The invention relates to methods for producing anti-turbulent additives (ATP) to hydrocarbon liquids in the form of suspensions and can be used in pipeline transport of oil and oil products when transporting them in a turbulent flow mode.

The condition for the effectiveness of ATP in reducing the turbulence of the pumped fluid flow is good solubility and ultrahigh molecular weight (MM) of the polymer used. From the current level of technology it is known that the most effective ATP to oil and oil products are ultra-high molecular weight poly-α-olefins (PAO), obtained by (co) polymerization of higher α-olefins in bulk on Ziegler-Natta catalysts, which are amorphous, highly soluble in pumped hydrocarbon fluid polymers.

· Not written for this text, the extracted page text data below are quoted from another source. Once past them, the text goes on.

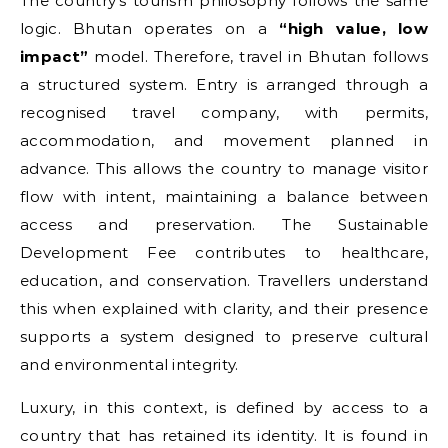
The country’s tourism philosophy follows the same
logic. Bhutan operates on a
“high value, low
impact”
model. Therefore, travel in Bhutan follows
a structured system. Entry is arranged through a
recognised travel company, with permits,
accommodation, and movement planned in
advance. This allows the country to manage visitor
flow with intent, maintaining a balance between
access and preservation. The Sustainable
Development Fee contributes to healthcare,
education, and conservation. Travellers understand
this when explained with clarity, and their presence
supports a system designed to preserve cultural
and environmental integrity.
Luxury, in this context, is defined by access to a
country that has retained its identity. It is found in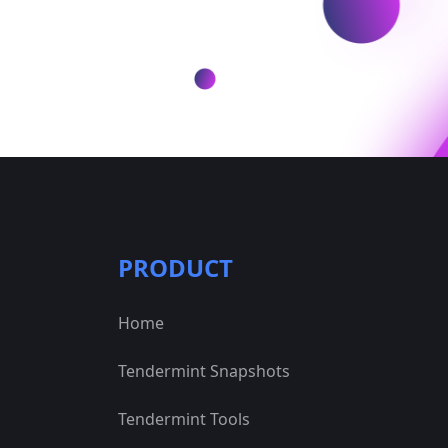
PRODUCT
Home
Tendermint Snapshots
Tendermint Tools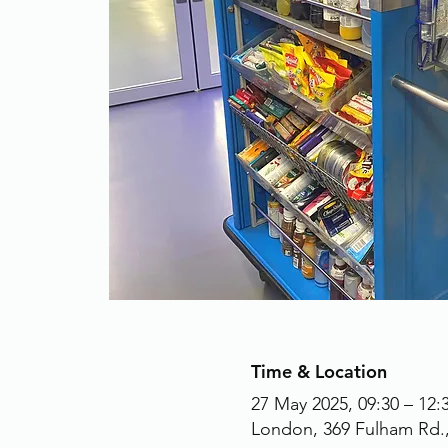
Time & Location
27 May 2025, 09:30 – 12:
London, 369 Fulham Rd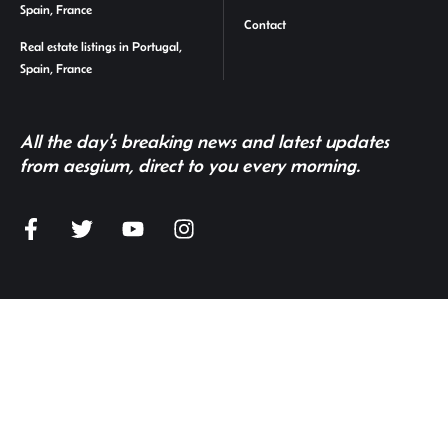
Spain, France
Contact
Real estate listings in Portugal,
Spain, France
All the day's breaking news and latest updates
from aesgium, direct to you every morning.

The most convenient commodity form of ATP is currently a suspension of crushed polymer. The medium for the ATP suspension can be any liquid (or a mixture of liquids) whose density is close to the density of the crushed polymer and which is a non-solvent for the latter.

It is necessary to grind the polymer component of the additive at low (cryogenic) temperatures, since ultra-high molecular weight PAOs are elastomers, and it is not possible to grind them in a condensed state at room temperature, so PAO must be cooled below the glass transition temperature. From the patent literature it is known that PAO is ground first in a coarse mill, and then in a cryomill in a liquid nitrogen medium to a state of fine dispersion with a particle size of 10 to 800 μm (RF Patent 2303606 dated 07.27.07, IPC ⁸ C08F 210/00, C08F 210/14, C10L 1/10, C10L 1/16). At the same time, during the grinding process, a partial destruction of the polymer takes place, however, the MM is so great that even after grinding the PAO quite effectively reduces the hydrodynamic resistance of the flow.

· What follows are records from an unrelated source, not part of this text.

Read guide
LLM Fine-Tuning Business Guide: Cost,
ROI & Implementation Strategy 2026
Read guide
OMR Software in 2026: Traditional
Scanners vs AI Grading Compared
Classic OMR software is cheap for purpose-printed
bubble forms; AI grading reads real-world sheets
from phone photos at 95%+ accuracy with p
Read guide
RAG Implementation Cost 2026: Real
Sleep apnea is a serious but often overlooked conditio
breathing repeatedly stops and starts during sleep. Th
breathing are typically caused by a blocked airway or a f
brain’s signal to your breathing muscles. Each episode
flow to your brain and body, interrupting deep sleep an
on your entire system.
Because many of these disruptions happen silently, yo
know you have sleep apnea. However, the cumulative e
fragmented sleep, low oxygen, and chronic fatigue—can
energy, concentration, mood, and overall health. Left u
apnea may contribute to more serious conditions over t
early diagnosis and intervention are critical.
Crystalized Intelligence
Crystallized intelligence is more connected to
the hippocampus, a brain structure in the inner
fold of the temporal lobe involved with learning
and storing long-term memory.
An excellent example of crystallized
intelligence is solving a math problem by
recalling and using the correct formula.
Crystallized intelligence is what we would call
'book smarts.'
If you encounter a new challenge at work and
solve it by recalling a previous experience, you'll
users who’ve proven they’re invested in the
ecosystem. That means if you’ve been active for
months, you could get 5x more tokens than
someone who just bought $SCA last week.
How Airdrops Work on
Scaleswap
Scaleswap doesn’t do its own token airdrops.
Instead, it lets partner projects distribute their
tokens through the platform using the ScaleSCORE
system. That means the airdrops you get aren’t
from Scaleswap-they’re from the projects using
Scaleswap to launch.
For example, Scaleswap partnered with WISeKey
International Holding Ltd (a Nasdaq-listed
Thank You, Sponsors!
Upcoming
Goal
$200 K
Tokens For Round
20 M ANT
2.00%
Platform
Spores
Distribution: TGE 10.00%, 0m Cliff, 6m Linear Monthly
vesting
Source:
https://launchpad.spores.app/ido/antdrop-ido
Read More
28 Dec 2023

A known method of obtaining a suspension of PAO by mass polymerization of α-olefins C ₂ -C ₄₀ on Ziegler-Natta catalysts, grinding the resulting block PAO at cryogenic temperatures to a fine dispersion and suspending it in water or an aqueous-alcohol mixture (Patent 2125577 of the Russian Federation from 01.27.99 , IPC ⁶ C08F 10/00, C08F 4/64, B05D 7/00, C08F 210/00). In order for the alcohols used to form a continuous phase with water, thickeners (carboxymethyl cellulose, etc.) and surfactants are introduced. The commercial form of the PAO suspension is a product with a low viscosity and a similar latex paint.

The disadvantage of this method is the low decrease in hydrodynamic resistance (DR), which is explained by a decrease in the molecular mass of the polymer in the process of obtaining a fine powder, because cryogenic grinding, according to the data given in the patent, degrades the quality of the polymer.

There is also a known method of producing a PAO suspension by mass polymerization of C ₂ -C ₃₀ α-olefins, grinding PAO at cryogenic temperatures in the presence of solid fatty acids, primary (and / or secondary) stearamides or cellulose derivatives covering the polymer particles formed, with their further introduction in a suspension medium, which is used as a mixture of monohydric and polyhydric alcohols (US Patent 6172151 from 09.01.01, IPC ⁶ F17D 1/00, F17D 1/16, C09K 3/00, C08J 005/05, C08J 005/06) . Thus, a suspension containing 45 wt.% Polydecene powder, 44 wt.% 1-octanol, 11 wt.% Propylene glycol and 0.05 wt.% Hydroxypropyl cellulose, reduces hydrodynamic resistance by 50% to the flow of crude oil in a 47-inch pipeline at a concentration additives 25 ppm (ppm).

The disadvantage of this method is the high content of ATP to achieve the specified effect.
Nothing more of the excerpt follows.